Whenever a line in the entries below contains "ÇÜNKÜ", copy that line.

<<<<

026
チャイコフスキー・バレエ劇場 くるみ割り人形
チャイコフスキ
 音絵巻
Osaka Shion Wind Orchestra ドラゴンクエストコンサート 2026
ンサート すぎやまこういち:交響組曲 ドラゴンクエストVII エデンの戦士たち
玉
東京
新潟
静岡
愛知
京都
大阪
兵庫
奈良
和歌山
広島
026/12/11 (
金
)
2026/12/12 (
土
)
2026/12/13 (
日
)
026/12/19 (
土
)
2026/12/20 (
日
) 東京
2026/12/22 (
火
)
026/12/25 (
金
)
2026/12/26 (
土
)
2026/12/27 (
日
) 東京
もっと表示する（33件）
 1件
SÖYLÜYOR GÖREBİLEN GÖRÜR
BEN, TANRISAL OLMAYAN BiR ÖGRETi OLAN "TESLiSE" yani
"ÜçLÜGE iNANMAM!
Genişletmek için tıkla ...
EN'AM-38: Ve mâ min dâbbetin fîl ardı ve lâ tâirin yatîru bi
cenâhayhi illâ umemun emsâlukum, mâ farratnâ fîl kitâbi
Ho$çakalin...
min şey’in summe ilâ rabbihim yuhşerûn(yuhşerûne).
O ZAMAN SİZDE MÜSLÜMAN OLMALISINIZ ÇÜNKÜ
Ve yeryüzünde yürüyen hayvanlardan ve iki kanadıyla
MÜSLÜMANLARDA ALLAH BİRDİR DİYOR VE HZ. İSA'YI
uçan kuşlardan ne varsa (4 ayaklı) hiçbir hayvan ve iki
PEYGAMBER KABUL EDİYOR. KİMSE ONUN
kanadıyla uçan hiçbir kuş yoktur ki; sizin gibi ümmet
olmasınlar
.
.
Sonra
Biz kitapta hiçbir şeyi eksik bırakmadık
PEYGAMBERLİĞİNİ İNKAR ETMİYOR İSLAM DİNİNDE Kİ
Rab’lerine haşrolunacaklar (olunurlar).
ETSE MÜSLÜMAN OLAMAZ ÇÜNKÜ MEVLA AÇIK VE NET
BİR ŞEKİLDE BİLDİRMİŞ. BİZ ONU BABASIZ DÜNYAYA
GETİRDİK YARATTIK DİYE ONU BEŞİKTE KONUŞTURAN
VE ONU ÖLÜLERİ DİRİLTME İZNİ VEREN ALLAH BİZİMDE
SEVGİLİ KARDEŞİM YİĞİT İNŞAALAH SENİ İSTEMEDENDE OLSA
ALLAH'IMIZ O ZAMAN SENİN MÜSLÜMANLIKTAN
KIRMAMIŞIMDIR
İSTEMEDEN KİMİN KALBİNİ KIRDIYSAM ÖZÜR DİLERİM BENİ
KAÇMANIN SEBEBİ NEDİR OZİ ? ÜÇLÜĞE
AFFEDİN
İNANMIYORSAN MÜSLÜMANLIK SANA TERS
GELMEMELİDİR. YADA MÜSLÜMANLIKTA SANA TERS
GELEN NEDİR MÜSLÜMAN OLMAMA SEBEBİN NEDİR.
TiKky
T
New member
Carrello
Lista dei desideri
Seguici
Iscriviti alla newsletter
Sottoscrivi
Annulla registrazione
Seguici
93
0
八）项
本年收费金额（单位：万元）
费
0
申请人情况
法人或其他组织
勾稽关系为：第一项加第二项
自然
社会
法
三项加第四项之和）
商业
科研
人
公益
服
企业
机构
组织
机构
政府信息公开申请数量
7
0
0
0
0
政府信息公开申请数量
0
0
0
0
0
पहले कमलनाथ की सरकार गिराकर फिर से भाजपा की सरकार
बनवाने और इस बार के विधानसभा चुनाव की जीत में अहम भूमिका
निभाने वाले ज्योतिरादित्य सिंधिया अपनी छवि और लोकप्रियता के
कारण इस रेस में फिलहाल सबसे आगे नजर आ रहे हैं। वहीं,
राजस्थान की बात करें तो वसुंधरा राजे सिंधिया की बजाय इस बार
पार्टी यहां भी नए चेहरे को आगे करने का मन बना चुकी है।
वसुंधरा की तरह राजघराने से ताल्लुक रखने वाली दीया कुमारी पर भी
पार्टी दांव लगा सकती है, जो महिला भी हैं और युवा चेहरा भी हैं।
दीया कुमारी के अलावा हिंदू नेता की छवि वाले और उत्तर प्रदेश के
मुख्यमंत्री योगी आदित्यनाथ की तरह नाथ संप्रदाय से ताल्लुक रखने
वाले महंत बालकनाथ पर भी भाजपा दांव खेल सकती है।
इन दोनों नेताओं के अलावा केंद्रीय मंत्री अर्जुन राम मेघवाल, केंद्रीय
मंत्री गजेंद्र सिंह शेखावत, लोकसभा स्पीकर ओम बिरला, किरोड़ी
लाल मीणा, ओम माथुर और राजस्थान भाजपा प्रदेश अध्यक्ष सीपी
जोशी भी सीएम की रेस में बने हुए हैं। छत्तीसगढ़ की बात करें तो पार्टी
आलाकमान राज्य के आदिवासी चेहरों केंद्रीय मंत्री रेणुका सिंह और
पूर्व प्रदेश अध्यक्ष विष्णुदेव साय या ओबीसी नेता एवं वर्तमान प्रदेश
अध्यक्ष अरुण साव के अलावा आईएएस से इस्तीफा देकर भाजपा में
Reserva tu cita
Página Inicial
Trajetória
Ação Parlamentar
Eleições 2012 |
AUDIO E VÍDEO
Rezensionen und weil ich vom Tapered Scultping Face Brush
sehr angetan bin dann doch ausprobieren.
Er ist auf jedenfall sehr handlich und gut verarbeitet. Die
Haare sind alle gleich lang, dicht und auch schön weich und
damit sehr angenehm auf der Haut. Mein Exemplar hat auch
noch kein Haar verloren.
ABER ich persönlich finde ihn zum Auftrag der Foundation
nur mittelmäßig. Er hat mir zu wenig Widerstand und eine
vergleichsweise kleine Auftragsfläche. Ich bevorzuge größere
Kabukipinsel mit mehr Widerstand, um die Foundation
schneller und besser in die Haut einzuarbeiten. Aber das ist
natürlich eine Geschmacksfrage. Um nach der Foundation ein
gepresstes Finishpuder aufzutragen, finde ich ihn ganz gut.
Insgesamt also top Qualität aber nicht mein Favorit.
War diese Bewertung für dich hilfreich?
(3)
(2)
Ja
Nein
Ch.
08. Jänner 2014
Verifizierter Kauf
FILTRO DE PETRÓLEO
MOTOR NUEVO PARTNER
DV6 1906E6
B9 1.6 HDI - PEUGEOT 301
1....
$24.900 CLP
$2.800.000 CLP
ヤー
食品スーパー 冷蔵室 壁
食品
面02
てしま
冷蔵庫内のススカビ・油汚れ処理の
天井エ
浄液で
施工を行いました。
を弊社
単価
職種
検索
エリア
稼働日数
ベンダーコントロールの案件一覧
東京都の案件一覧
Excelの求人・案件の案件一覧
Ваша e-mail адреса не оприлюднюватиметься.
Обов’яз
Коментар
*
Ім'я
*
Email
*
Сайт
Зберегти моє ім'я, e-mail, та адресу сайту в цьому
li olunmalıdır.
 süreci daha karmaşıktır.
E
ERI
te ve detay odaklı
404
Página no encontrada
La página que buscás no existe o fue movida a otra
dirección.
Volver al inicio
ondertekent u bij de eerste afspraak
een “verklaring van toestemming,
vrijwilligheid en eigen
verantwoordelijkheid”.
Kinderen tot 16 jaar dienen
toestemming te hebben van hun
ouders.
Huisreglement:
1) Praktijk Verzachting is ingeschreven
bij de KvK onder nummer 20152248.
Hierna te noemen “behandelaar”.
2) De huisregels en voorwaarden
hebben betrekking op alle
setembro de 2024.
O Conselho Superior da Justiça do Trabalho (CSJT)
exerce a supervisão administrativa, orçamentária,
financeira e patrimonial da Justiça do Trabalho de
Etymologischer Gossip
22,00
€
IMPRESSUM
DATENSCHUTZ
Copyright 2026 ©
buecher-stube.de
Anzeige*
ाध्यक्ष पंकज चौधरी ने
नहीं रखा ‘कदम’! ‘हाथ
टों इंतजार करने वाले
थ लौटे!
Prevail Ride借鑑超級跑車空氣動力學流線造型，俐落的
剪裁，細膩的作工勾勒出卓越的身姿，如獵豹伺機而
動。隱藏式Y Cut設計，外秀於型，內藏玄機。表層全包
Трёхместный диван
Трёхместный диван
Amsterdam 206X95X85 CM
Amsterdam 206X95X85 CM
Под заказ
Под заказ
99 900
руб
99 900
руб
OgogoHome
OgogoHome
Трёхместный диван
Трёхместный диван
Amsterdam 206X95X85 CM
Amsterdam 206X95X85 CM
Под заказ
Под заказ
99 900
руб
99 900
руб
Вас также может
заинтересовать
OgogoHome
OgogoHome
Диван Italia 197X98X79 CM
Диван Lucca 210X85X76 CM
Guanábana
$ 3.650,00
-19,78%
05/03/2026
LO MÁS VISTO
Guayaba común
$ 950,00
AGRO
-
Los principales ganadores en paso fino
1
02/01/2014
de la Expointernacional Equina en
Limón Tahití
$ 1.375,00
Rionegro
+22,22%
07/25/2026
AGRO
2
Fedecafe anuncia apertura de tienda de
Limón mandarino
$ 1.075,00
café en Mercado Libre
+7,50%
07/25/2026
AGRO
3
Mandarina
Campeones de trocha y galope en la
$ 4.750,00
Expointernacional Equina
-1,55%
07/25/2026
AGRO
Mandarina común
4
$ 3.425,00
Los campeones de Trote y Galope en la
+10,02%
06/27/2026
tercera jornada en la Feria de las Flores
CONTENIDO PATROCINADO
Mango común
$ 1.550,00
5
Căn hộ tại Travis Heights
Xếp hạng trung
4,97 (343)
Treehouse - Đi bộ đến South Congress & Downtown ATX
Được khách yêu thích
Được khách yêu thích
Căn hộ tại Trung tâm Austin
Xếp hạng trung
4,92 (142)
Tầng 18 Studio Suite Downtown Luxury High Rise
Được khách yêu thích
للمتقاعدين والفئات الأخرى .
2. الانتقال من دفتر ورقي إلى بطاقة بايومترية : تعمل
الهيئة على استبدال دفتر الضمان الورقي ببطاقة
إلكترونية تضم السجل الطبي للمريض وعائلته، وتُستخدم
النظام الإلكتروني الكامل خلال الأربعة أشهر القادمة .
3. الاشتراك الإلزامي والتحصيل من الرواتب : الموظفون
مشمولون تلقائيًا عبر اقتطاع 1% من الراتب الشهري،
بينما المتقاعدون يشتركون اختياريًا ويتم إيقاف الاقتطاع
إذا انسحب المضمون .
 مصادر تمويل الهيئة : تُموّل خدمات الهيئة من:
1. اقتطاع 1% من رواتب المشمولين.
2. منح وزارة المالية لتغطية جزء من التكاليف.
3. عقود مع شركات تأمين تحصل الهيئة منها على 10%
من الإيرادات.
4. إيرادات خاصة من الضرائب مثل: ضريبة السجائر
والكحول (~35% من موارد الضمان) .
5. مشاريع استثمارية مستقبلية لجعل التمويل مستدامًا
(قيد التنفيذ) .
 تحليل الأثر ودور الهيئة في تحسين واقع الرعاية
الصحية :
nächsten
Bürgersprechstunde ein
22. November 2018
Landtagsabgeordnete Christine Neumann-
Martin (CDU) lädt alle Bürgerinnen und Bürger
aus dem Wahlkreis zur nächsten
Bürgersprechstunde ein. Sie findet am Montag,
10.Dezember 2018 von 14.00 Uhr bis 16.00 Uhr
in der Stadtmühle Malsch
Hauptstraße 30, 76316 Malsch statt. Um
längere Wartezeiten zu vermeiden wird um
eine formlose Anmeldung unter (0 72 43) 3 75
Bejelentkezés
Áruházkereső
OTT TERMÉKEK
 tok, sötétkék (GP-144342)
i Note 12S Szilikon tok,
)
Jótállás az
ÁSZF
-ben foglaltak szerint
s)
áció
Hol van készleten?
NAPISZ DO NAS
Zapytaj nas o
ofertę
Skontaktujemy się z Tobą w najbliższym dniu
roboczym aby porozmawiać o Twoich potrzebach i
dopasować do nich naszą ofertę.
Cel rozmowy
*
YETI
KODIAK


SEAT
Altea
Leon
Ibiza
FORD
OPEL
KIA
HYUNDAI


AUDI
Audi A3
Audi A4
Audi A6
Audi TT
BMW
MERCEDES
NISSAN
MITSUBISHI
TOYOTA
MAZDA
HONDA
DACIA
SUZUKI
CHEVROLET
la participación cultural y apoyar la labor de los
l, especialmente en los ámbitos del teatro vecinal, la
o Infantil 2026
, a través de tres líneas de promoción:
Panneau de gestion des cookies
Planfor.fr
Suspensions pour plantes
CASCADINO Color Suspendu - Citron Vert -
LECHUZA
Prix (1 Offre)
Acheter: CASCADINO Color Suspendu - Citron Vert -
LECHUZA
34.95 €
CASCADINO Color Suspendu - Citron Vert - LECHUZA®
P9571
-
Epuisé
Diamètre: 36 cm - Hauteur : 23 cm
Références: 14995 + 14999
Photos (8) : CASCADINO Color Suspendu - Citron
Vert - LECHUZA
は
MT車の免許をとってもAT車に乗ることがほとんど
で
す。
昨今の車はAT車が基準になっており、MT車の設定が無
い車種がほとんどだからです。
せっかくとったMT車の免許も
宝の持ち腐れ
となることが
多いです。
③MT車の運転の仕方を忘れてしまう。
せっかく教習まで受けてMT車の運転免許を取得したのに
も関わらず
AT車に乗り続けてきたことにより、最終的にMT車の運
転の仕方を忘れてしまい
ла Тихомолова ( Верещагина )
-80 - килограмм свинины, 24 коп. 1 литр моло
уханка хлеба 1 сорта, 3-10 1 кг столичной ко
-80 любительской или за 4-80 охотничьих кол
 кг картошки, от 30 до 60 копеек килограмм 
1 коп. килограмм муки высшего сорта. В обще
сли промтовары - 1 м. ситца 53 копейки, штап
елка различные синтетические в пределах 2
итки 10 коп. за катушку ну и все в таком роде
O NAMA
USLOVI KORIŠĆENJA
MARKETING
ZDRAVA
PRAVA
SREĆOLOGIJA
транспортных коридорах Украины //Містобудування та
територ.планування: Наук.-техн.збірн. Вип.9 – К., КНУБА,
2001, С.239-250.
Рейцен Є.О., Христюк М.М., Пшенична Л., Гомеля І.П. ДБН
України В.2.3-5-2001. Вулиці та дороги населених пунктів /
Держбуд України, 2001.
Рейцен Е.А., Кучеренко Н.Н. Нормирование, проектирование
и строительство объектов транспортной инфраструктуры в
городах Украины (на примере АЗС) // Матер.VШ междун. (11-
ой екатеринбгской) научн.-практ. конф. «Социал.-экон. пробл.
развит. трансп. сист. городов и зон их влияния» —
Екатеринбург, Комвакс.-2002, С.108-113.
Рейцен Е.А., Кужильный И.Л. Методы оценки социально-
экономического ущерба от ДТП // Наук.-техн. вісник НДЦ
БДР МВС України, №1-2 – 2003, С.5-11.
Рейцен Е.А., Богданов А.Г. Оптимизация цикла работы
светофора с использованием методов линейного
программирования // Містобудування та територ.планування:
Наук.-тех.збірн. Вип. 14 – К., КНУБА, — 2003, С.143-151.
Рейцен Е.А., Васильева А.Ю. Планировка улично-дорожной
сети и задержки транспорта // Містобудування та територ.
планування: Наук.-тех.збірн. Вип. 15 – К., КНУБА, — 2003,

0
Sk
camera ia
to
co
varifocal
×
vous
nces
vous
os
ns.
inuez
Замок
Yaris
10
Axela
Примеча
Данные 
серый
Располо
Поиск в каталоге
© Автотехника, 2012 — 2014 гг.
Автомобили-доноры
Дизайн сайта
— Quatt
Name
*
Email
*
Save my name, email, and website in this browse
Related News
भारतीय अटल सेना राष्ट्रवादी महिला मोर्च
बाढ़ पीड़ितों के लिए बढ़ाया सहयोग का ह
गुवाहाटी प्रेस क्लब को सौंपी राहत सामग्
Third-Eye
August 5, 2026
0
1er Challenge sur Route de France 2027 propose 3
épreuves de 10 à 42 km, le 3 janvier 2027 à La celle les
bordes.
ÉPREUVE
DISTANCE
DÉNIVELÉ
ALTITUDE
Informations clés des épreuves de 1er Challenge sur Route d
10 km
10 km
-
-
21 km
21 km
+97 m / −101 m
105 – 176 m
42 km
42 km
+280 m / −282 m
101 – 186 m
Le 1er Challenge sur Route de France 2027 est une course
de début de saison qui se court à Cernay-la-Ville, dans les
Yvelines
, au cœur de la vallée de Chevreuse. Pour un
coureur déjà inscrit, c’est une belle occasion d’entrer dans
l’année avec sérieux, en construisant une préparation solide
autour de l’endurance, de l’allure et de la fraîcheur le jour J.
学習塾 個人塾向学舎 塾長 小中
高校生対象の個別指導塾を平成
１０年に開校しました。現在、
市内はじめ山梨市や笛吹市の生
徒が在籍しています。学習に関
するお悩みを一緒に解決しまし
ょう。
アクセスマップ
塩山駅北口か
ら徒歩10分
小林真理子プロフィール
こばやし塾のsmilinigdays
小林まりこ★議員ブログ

>>>>

ANSWER FOR THIS EXERCISE:
O ZAMAN SİZDE MÜSLÜMAN OLMALISINIZ ÇÜNKÜ
ETSE MÜSLÜMAN OLAMAZ ÇÜNKÜ MEVLA AÇIK VE NET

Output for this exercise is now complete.